Portable Appliance Testing: a key element of health and safety at work and in the home
Portable appliance testing (PAT): when is an appliance portable?
What makes an electrical appliance “portable”? The definition is flexible, and so it might not be immediately apparent which items fulfil the criteria for PAT testing (portable appliance testing) maintenance. The established definition is that a portable appliance is one that has a lead (aka a cord or cable), can be plugged into a conventional electricity socket and can also move. In domestic and office situations that would cover everything from kettles, laptops, photocopiers and printers to vacuum cleaners and televisions.
PAT Testing: the responsibilities of employers and landlords
Whilst the UK’s Health and Safety Executive (HES) points out that there is no compulsion with regard to PAT testing, it’s particularly important that employers, the self-employed, and landlords have an in-depth understanding of what is required regarding portable appliance safety for the health and well-being of their employees and tenants. The HES comments that “the law simply requires an employer to ensure that their electrical equipment is maintained in order to prevent danger” and clearly that would indicate regular checks on appliances.
Making PAT a part of your regular procedures
It’s a good idea to have a regular audit of your portable appliances. Portable appliance testing includes both visual checks and testing. The latter will, of course, usually require specialist tools and training. Regular visual checking of electrical equipment to see, for instance, if cables are frayed or damaged, can by done by members of staff. Again, whilst there’s no statutory requirement for records to be kept, it is much easier to maintain up to date records if there’s some formal procedure in place and some standard forms can be found online.

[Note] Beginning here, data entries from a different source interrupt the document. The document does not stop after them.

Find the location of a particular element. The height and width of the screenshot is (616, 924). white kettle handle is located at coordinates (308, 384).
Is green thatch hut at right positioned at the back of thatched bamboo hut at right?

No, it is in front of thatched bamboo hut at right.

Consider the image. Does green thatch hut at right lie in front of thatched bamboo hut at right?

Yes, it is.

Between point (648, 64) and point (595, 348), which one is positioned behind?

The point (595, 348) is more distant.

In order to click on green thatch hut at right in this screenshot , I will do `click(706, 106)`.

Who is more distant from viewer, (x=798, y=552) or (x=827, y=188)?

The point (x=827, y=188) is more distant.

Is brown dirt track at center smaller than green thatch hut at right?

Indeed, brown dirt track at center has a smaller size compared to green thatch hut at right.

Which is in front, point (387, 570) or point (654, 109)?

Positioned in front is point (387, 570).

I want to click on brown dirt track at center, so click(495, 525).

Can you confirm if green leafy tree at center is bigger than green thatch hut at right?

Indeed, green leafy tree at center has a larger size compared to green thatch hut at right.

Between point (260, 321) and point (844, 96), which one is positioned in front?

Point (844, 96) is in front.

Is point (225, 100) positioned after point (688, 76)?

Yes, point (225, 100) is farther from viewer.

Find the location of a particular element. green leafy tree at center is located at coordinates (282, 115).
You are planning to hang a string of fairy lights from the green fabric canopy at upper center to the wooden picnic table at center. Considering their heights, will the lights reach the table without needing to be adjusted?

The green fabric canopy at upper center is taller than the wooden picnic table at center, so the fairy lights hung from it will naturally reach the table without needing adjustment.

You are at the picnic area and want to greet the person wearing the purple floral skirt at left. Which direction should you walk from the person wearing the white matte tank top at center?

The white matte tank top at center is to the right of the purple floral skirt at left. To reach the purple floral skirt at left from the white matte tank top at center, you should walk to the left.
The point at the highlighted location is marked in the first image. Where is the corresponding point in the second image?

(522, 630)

Prioritise: and simplify your PAT Testing
There’s a quick and easy way to prioritise items for PAT. Basically, the more an item is used, and more specifically, moved about, the more likely damage is to occur. A lamp, for instance, may simply be switched on and off regularly. A vacuum cleaner, on the other hand, is frequently moved and dragged about, often on a daily basis. Kettles, too, get heavy use. These are the kinds of items that need to be prioritised and probably tested more regularly. Larger items such as photocopiers may have a lot of use but are usually moved very infrequently.
PAT in testing environments
Wherever electrical tools are in daily use as part of a company’s commercial activities, or are used in testing environments such as oil rigs, clearly there’s an even greater need both for safety awareness and for formal PAT procedures. Remember the following guidelines:
- Establish a set of PAT procedures and institute regular checks.
- Remove from use any electrical items that have damage.
- Make sure all PAT is carried out by a competent person.
- Keep records of scheduled PAT activity.
There’s no reason that the average householder can’t institute their own less formal regular PAT procedures.